In an interview with The Wall Street Journal on Tuesday, Mr. Trump said he wanted to believe Prince Mohammed’s denial of any foreknowledge of Mr. Khashoggi’s death.

“They’ve been a very good ally,” Mr. Trump said. “They’ve been a tremendous investor in our military equipment and other things. They buy tremendous amounts of things from our country [bold mine-DL].…So I certainly want to believe him.”

Saudi Arabia isn’t really an ally at all, and it is all but impossible to grant that they have been a “very good” one in recent years. Saudi Arabia’s destabilizing and reckless behavior doesn’t concern Trump, and he isn’t judging them by their international behavior in any case.

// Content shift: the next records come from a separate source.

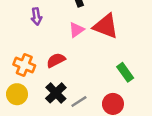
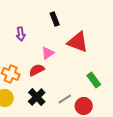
pink triangle: (77, 30) -> (48, 53), moved
gray line: (79, 101) -> (65, 99), moved

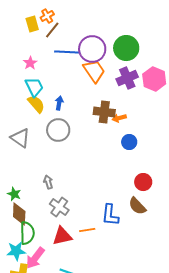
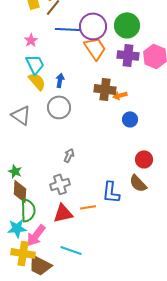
purple cross: (127, 78) -> (128, 55), turned 30
gray arrow: (48, 182) -> (69, 155), moved, turned 40
gray cross: (59, 207) -> (60, 184), turned 36

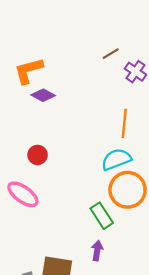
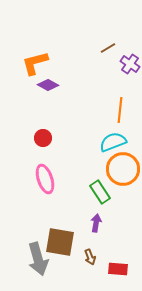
pink ellipse: (23, 194) -> (45, 179), moved, turned 36

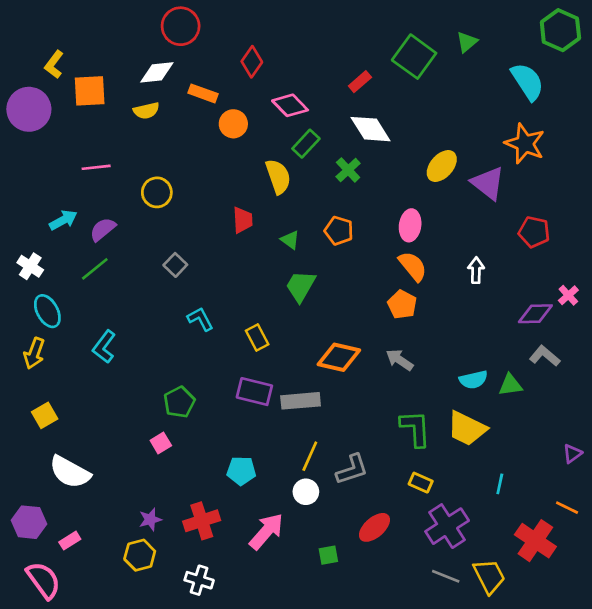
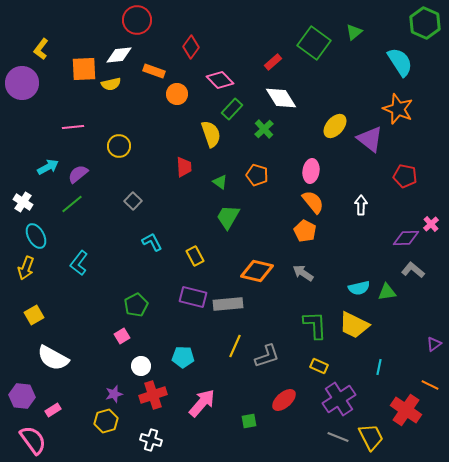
orange square: (90, 91) -> (84, 69), moved
white circle: (306, 492) -> (141, 366), moved

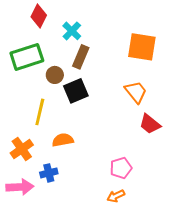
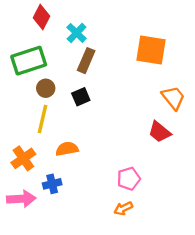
brown circle: (55, 75) -> (46, 88), moved
black square: (76, 91) -> (81, 97), size x0.7
orange trapezoid: (136, 92) -> (173, 98), moved

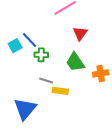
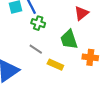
yellow rectangle: (60, 91) -> (55, 65), moved

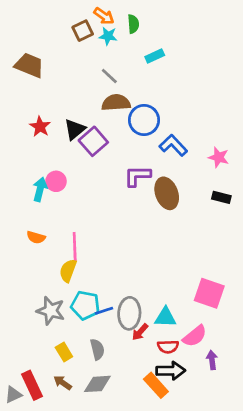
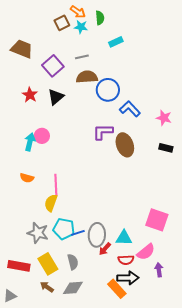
gray line: (109, 76) -> (82, 57), turned -56
purple square: (93, 141) -> (53, 66), moved
yellow rectangle: (64, 352) -> (48, 264), size x1.5
red rectangle: (32, 385) -> (19, 266), moved, turned -55

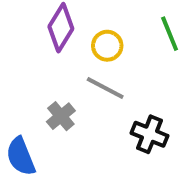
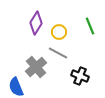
gray cross: (61, 116) -> (36, 67), size x1.5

Trump’s attitude towards an “allied” government depends almost entirely on whether or not he thinks they pay us enough. If he believes that an ally is ripping the U.S. off in some way, he is extremely critical of that government and sometimes even becomes hostile to their leaders as a result. On the other hand, if he thinks that they “buy tremendous amounts of things,” he doesn’t want to say a bad word about them and doesn’t want to do anything to upset the relationship. This is consistent with his protection racket/tribute view of relations with other countries, and it shows that advancing U.S. interests never really factors into his thinking. That is why he is so protective of the (exaggerated) arms sales to the Saudis, and it’s why he has no problem subordinating U.S. interests to those of regional clients.

The Trump administration treats arms sales to client governments almost as ends in themselves, and they seem to think that the continuation of those sales justifies continued support for whatever disastrous policies the clients implement. As Hanna and Cambanis explain in their article on Yemen, this gets the relationship between U.S. interests and arms sales backwards:

The problem of weapons sales transcends the Yemen War and has contaminated a growing swathe of U.S. policy. Weapons sales have acquired a pernicious logic of their own, as if funding the U.S. weapons industry were a jobs creation program and national security policy simply a means to promote domestic economic growth. U.S. weapons sales can be a major driver of conflict and have routinely complicated foreign policy in regions where the imperative to maintain market shares conflicts with core U.S. interests. In specific cases like the Yemen War, where weapons sales run so thoroughly against U.S. policy goals, they should end conclusively.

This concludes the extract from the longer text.